Womit wir auch schon bei der uniquen Kunst des Thomas Pigor angekommen wären. Denn auch wenn er, wie schon auf den diversen Vorgängerplatten, sich erneut als einer der wenigen Kleinkünstler erweist, die kompositorisch besehen am Ballermann und in der Südkurve genauso funktionieren dürften wie in sämtlichen Kleinkunsttempeln landauf, landab (mustergültig nachzuvollziehen gen Ende des partyhaften Eröffnungstracks „Hausschweine“) – seine Texte machen auch vor den vertracktesten, kompliziertesten und dringlichsten Themen nicht halt. Ein Paradebeispiel dafür sind Stücke wie „Berlin Airport“ oder „Freihandel“, in denen sich der kabarettistische Zynismus, anders als bei den „Hausschweinen“ nun aber just durch die textlich wie auch musikalisch unaufgeregte, ja geradezu zurückgenommene Vortragsweise von Thomas Pigor entblättert. „In den Brandenburger Sand setzen wir ganz entspannt den Airport Willy Brandt“ – so heißt es in „Berlin Airport„. Und selten hat das große Scheitern so entspannt nach Batida de Coco und Sonnenmilch geklungen, um nicht zu sagen: geschmeckt. Galgenhumor at it’s best, in einer medial etwas gerechteren Welt geradezu prädestiniert ein Monster-Sommerhit zu werden, wo Groove plus Lästern doch ziehen sollte im Land der Schwarzseher und Pessimisten. Wie mehrere Songs auf „Volumen 8“, so geht auch „Berlin Airport“ im Ursprung auf Pigors Radio-Rubrik „Chanson des Monats“ zurück und hat bereits fast zwei Jahre auf dem noch immer bemitleidenswert aktuellen Buckel – und schafft es doch den vielen längst über dem Hauptstadtflughafen ergossenen Frotzeleien einige neue Spott-Aspekte abzugewinnen. Ähnlich – und doch ganz anders – verfährt „Freihandel“, der vielleicht stillste, aber definitiv größte Track unter den vielen großen Momenten, die die CD zu bieten hat. Wem zum Teufel kann man noch vertrauen, so fragt uns dieses Lied, wo hört in Brüssel Politik auf und fängt Lobbyarbeit an? Ist „der Amerikaner“ nun mit, bei oder doch eher gegen uns? Sind wir ihm voraus oder um Längen hinterher, ist unser ständiges Reden und Debattieren nun unser Trumpf oder doch eher unser Verhängnis? Ein grandioses Stück, das seine wirkliche Vehemenz gerade durch die ermüdete, sich ein wenig dahinschleppende musikalische Umsetzung erhält. Wir hören dieses Lied, stimmen Pigor zu und bemerken doch eine schleichend von uns Besitz ergreifende Lähmung, ein fast schon kafkaeskes Gefühl der Ratlosigkeit.

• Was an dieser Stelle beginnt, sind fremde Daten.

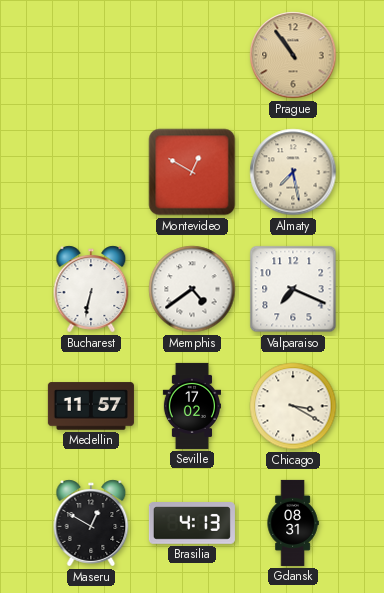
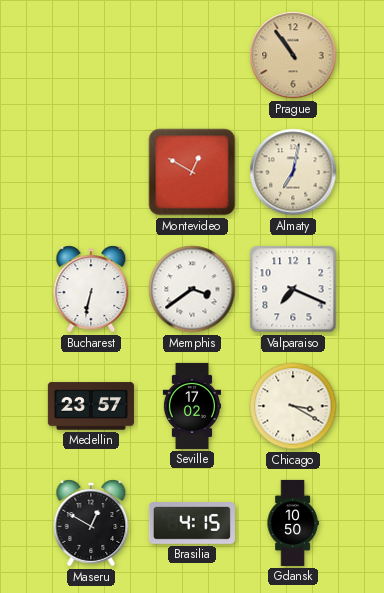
Almaty: 7:28 -> 7:02
Memphis: 4:39 -> 3:39
Medellin: 11:57 -> 23:57
Brasilia: 4:13 -> 4:15
Gdansk: 08:31 -> 10:50
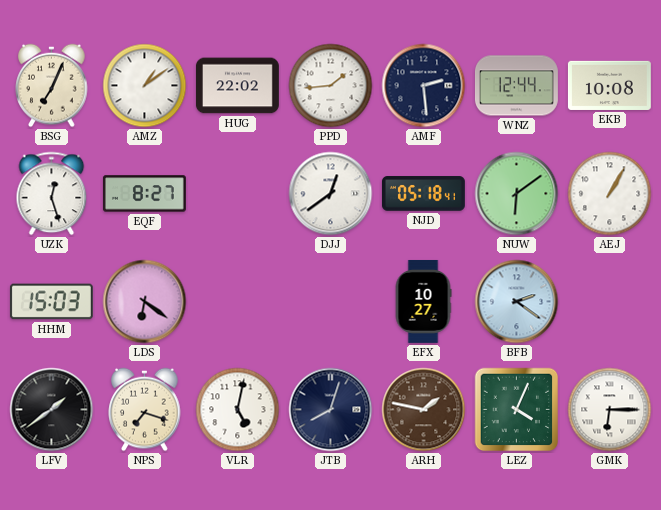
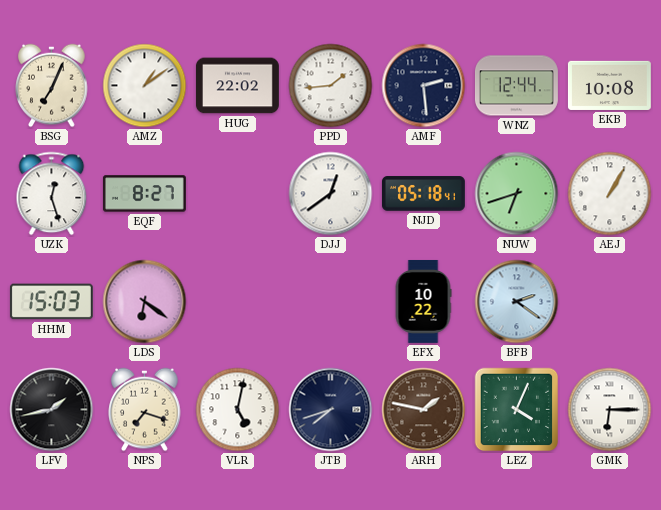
NUW: 6:09 -> 6:42
EFX: 10:27 -> 10:22
LFV: 1:39 -> 1:43
JTB: 8:03 -> 7:42
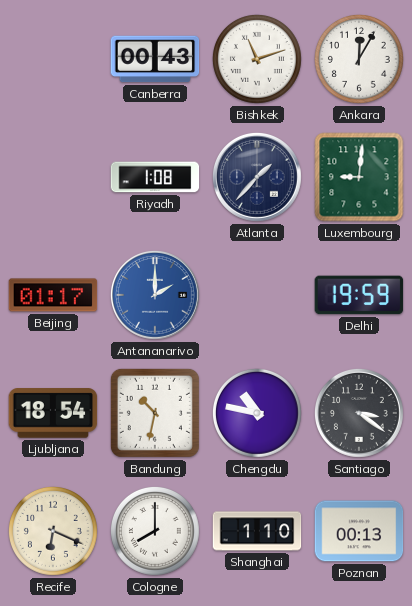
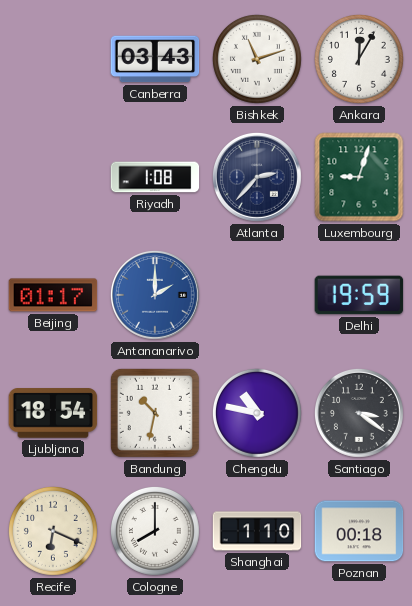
Canberra: 00:43 -> 03:43
Atlanta: 1:37 -> 2:37
Luxembourg: 9:01 -> 9:03
Poznan: 00:13 -> 00:18
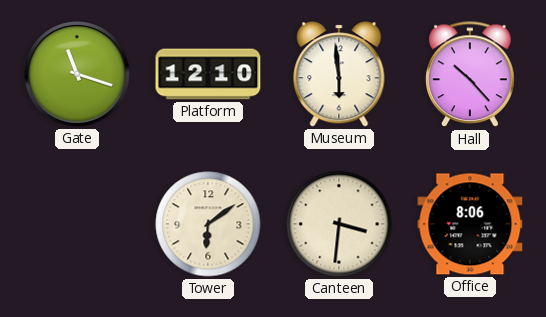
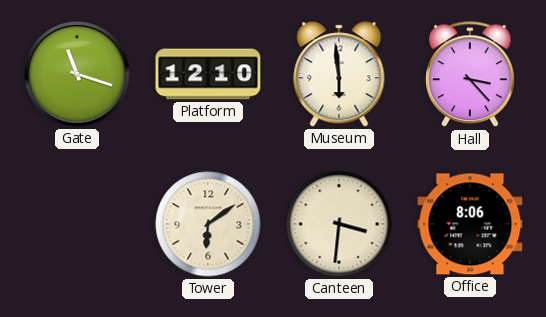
Hall: 10:23 -> 3:23
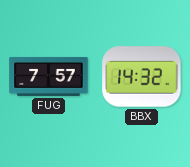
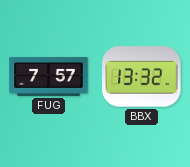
BBX: 14:32 -> 13:32
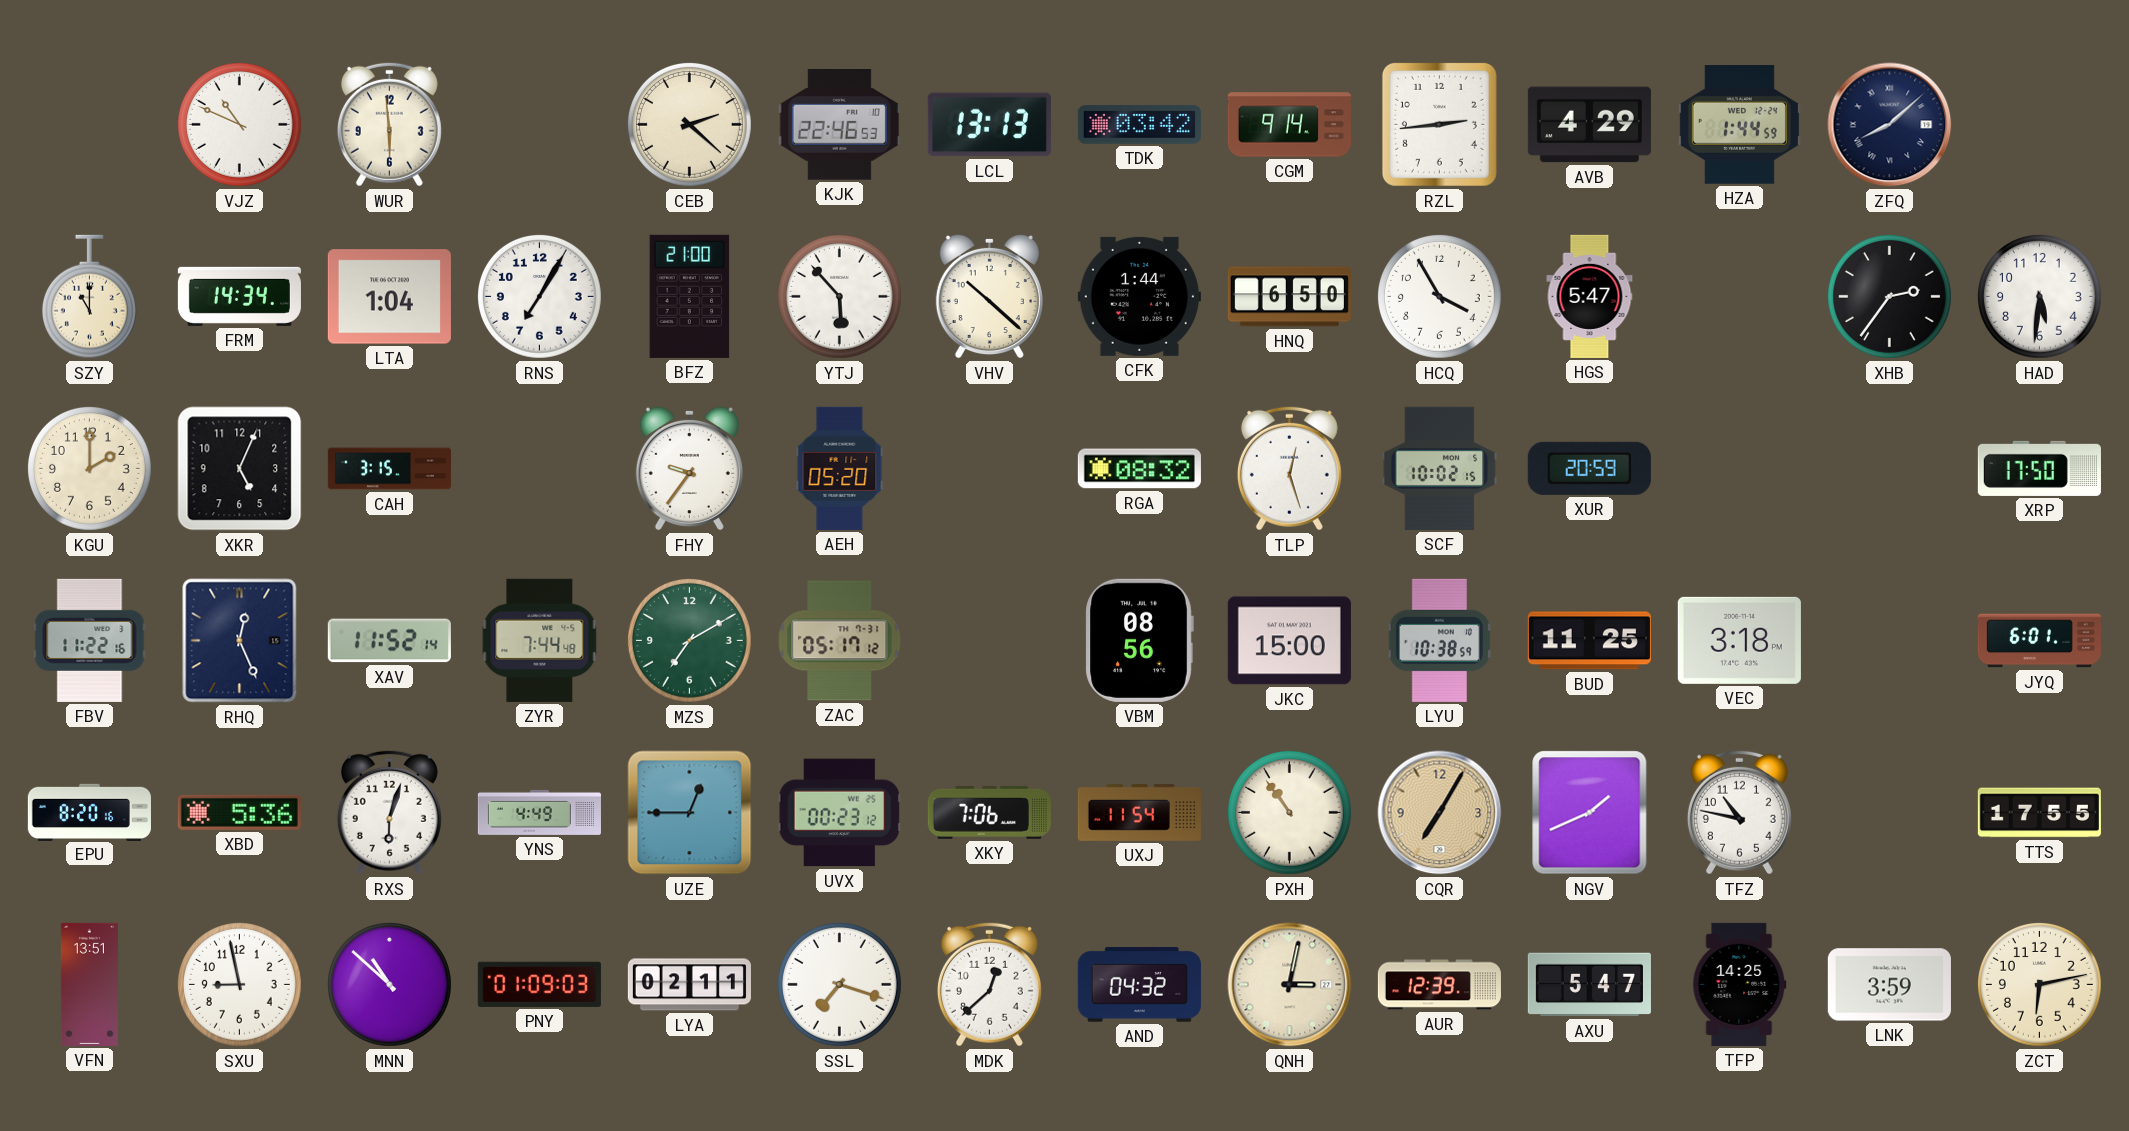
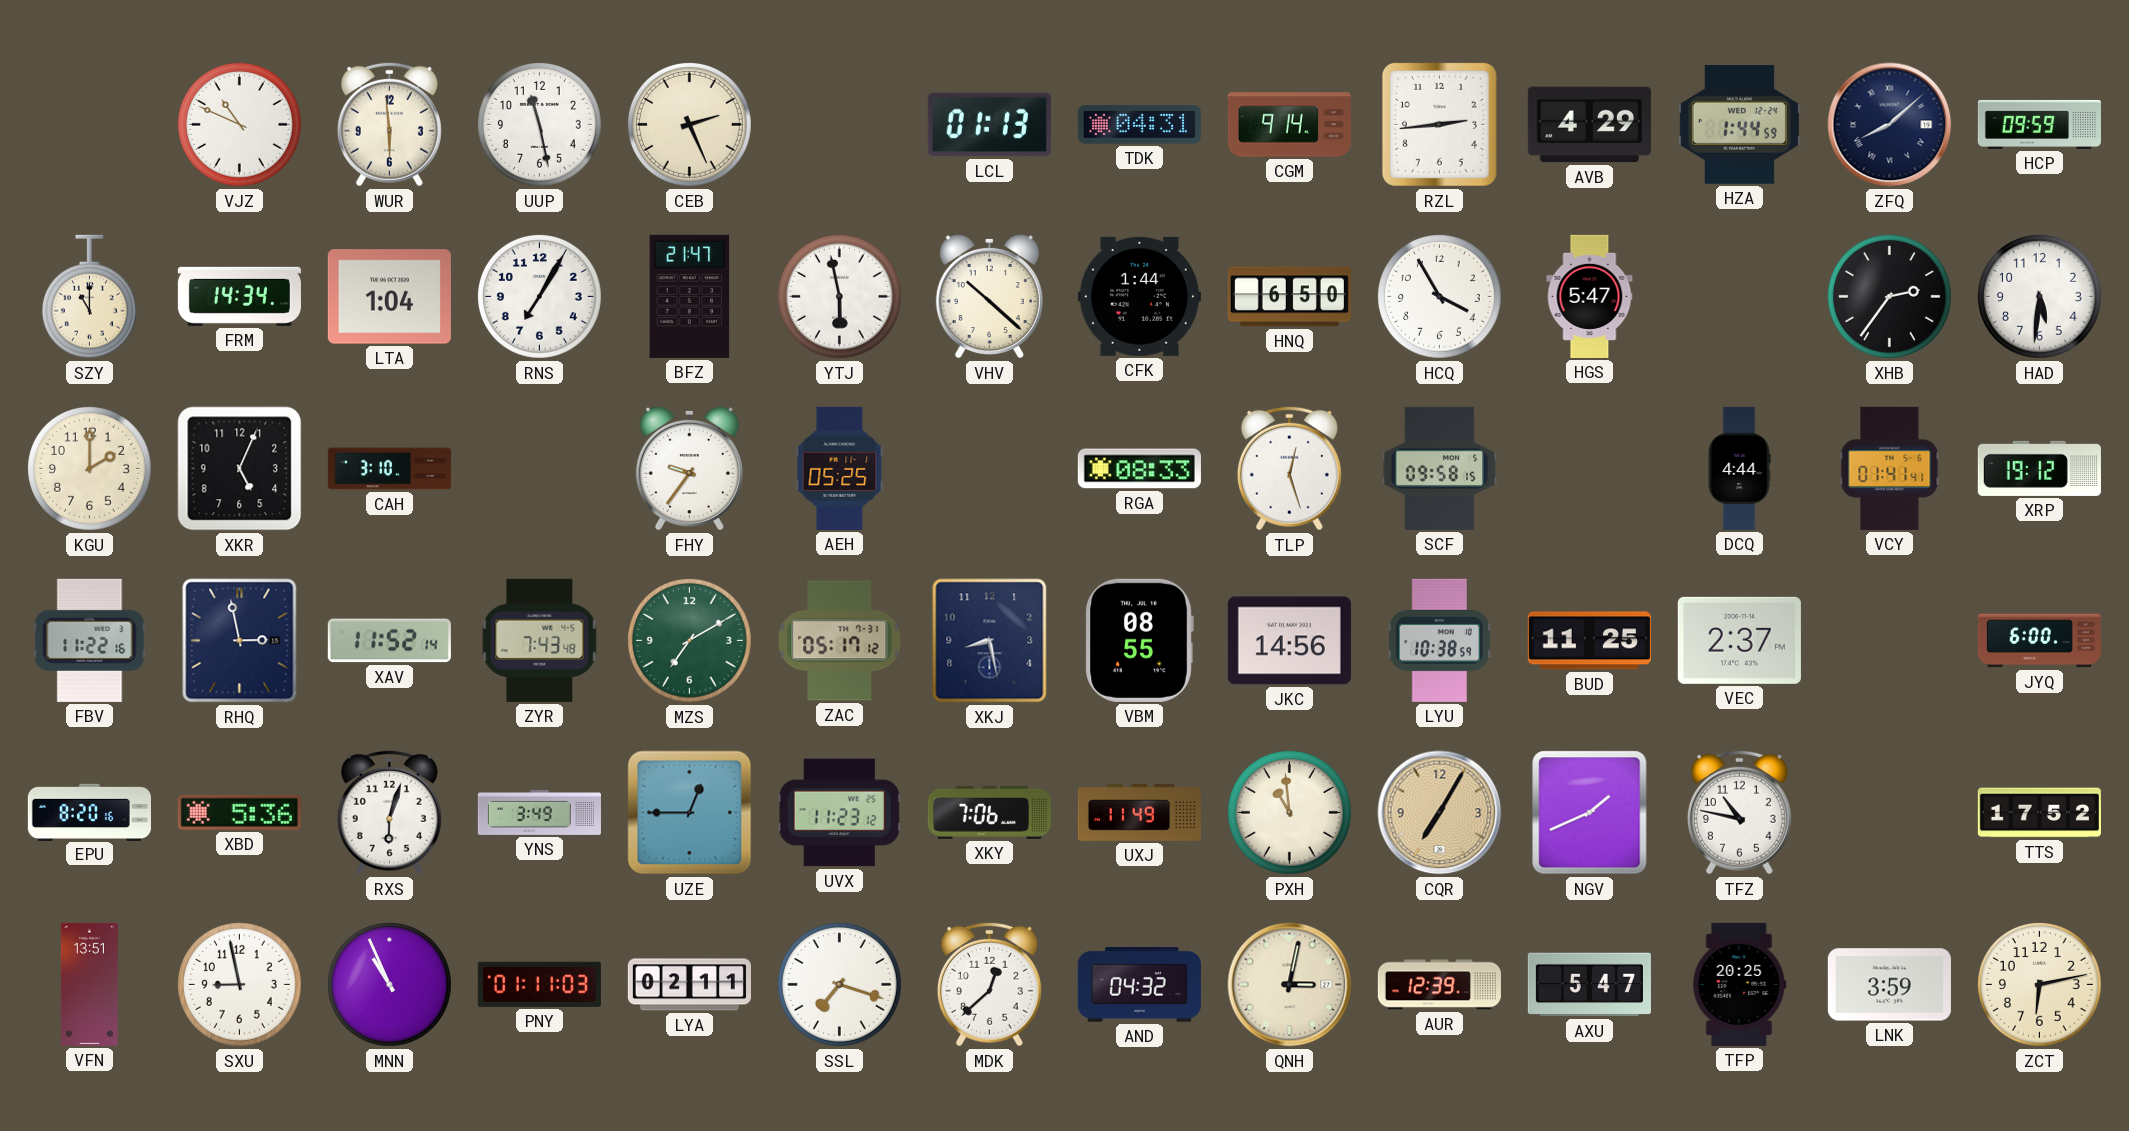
UUP: none -> 11:28
CEB: 2:22 -> 2:26
KJK: 22:46 -> none
LCL: 13:13 -> 01:13
TDK: 03:42 -> 04:31
HCP: none -> 09:59
BFZ: 21:00 -> 21:47
YTJ: 5:53 -> 5:58
CAH: 3:15 -> 3:10
AEH: 05:20 -> 05:25
RGA: 08:32 -> 08:33
SCF: 10:02 -> 09:58
XUR: 20:59 -> none
DCQ: none -> 4:44
VCY: none -> 01:41
XRP: 17:50 -> 19:12
RHQ: 12:26 -> 2:58
ZYR: 7:44 -> 7:43
XKJ: none -> 8:28
VBM: 08:56 -> 08:55
JKC: 15:00 -> 14:56
VEC: 3:18 -> 2:37
JYQ: 6:01 -> 6:00
YNS: 4:49 -> 3:49
UVX: 00:23 -> 11:23
UXJ: 11:54 -> 11:49
PXH: 10:54 -> 10:59
TTS: 17:55 -> 17:52
MNN: 10:52 -> 10:56
PNY: 01:09 -> 01:11
TFP: 14:25 -> 20:25
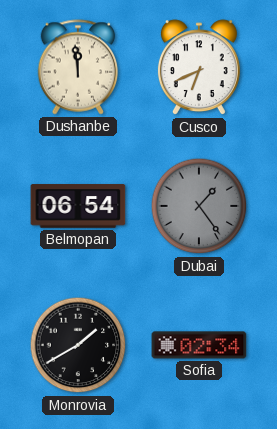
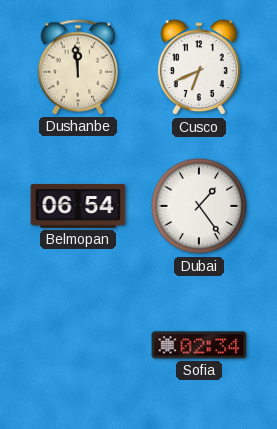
Dubai dial: grey -> white
Monrovia: 1:40 -> none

Ja, das alles klingt so intellektuell und verkopft, wie Pigor und Eichhorn nun einmal sind, seit jeher – und ist doch kein Stück schwer verdaulich. Denn der wirkliche Grund, warum „Volumen 8“ von der Lorbeerblatt-Jury nahezu einstimmig zur CD des Monats gewählt worden ist und dabei eine starke Konkurrenz hinter sich gelassen hat, das ist sein über alle Befindlichkeitsgrenzen hinweg funktionierender Humor. Nein, weder „Freihandel“ noch „Hausschweine“ sind an und für sich zum Lachen – und doch kam keines der Jury-Mitglieder just daran vorbei, mit jedem neuen Stück dieser CD brach sich ein erneutes Grinsen auf den Gesichtern aller Juroren Bahn. Bis beim „Muttertagsvergesser“, dem bitterbösesten aller Lieder, kein Halten mehr war, Lachen und Wahnsinn und Bauch und Kopf sich überlappten, Zugabe skandiert wurde. Feiern und sich zugleich bilden – ein Rezept, das kaum zu toppen ist, wird es derart vielseitig und vielschichtig aufbereitet wie auf „Volumen 8“.

Wir gratulieren Pigor und Benedikt Eichhorn zum Titel „Lorbeerblatt-CD des Monats Oktober 2014“, da niemand, nein niemand hohen Anspruch und lustigstes Entertainment ähnlich gut zu vermengen versteht wie sie.